(66d) A Carbon Nanotube Supported Gold Catalyst for the Electroreduction of Carbon Dioxide (CO2)

The electrochemical reduction of carbon dioxide (CO₂) to value added chemicals (such as formic acid, carbon monoxide (CO), ethylene, and ethanol) has been proposed as a potential strategy for the utilization of excess anthropogenic CO₂ emissions.[1, 2] In particular, the electroreduction of CO₂ to CO seems interesting, as CO (either alone or in combination with H₂i.e., syngas) can be used as a platform chemical to produce a variety of hydrocarbons. However, even after a few decades of research, electrochemical systems that can produce CO via the electroreduction of CO₂ at industrially relevant rates (partial current density for CO >150 mA cm^-2) and low overall cell overpotentials (absolute value <1V),[3] remain difficult to develop.
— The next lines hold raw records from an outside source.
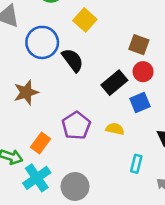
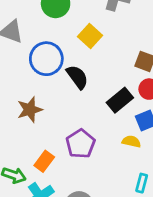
yellow semicircle: (115, 129) -> (131, 142), moved

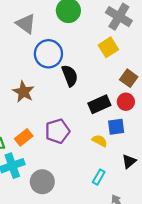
yellow square: (90, 36) -> (108, 47), moved
brown star: (30, 110) -> (23, 92), turned 30

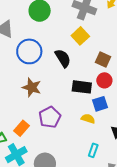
black semicircle: (70, 76) -> (63, 58), moved
brown star: (23, 92) -> (32, 87), moved
black rectangle: (99, 104) -> (82, 87), turned 42

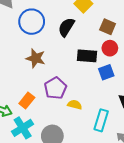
black semicircle: (63, 58) -> (66, 27), turned -114
yellow semicircle: (88, 119) -> (75, 105), moved
cyan rectangle: (93, 150) -> (101, 120), size x1.5

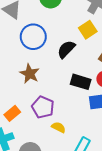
purple pentagon: (55, 88) -> (43, 107), turned -30

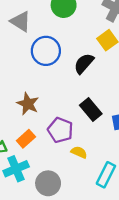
brown star: (30, 74) -> (28, 104), moved
black rectangle: (81, 82) -> (91, 110), moved, turned 36

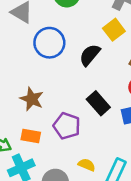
orange rectangle: (26, 139) -> (31, 136), turned 54
yellow semicircle: (79, 152) -> (87, 165), moved

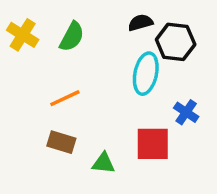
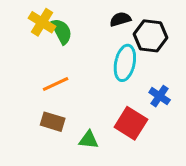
yellow cross: (23, 35) -> (42, 22), moved
green semicircle: (72, 37) -> (62, 31), turned -56
red square: (153, 144) -> (131, 123), turned 32

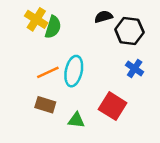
green semicircle: (62, 31) -> (53, 27), turned 45
cyan ellipse: (125, 63) -> (74, 71), moved
blue cross: (160, 96) -> (135, 68), moved

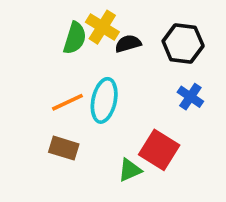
black semicircle: (104, 17) -> (128, 44), moved
yellow cross: (36, 19) -> (102, 27), moved
green triangle: (76, 120) -> (130, 170), moved, turned -30

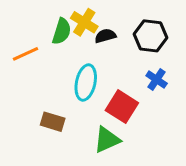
orange line: (67, 102) -> (25, 54), moved
red square: (159, 150) -> (122, 107), moved
green triangle: (130, 170) -> (107, 140), size x1.4

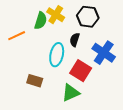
black semicircle: (105, 36) -> (75, 40), moved, turned -56
black hexagon: (150, 36) -> (88, 17), moved
blue cross: (157, 79) -> (104, 53), size x1.6

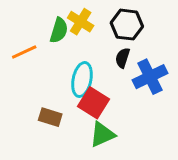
black semicircle: (75, 40) -> (123, 58), moved
blue cross: (104, 53) -> (150, 77), turned 30
red square: (81, 71) -> (94, 103), moved

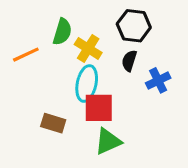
yellow cross: (81, 22) -> (88, 48), moved
blue cross: (150, 77) -> (158, 80), size x0.7
red square: (94, 103) -> (99, 108), turned -32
In this presentation, we will report a supported gold (Au) catalyst that exhibits remarkably high activity (partial current density for CO ~158 mA cm^-2) at low cell overpotentials (~-0.94 V), for the electroreduction of CO₂ to CO. The catalyst was synthesized via an in situ chemical reduction of the Au precursor (chloroauric acid) on a polybenzimidazole wrapped carbon nanotube support. The electrochemical characterization was performed in a flow electrolyzer to avoid mass transfer limitations associated with the low solubility of CO₂ in aqueous solutions.[4] Furthermore, we will also discuss the effect of electrolyte composition (concentration and pH) with respect to increasing the activity and lowering the overpotential required for the electroreduction of CO₂ to CO on the supported Au catalyst. The mechanistic implications of such a behavior will also be discussed.

References:

[1] A.M. Appel, J.E. Bercaw, A.B. Bocarsly, H. Dobbek, D.L. DuBois, M. Dupuis, J.G. Ferry, E. Fujita, R. Hille, P.J.A. Kenis, C.A. Kerfeld, R.H. Morris, C.H.F. Peden, A.R. Portis, S.W. Ragsdale, T.B. Rauchfuss, J.N.H. Reek, L.C. Seefeldt, R.K. Thauer, G.L. Waldrop, Chem. Rev. 2013, 113, 6621-6658.

[2] H.R.M. Jhong, S. Ma, P.J.A. Kenis, Curr. Opin. Chem. Eng. 2013, 2, 191-199.

[3] S. Verma, B. Kim, H.R.M. Jhong, S. Ma, P.J.A. Kenis, ChemSusChem 2016, 9, 1972-1979.

[4] D.T. Whipple, E.C. Finke, P.J.A. Kenis, Electrochem. Solid-State Lett. 2010, 13, B109-B111.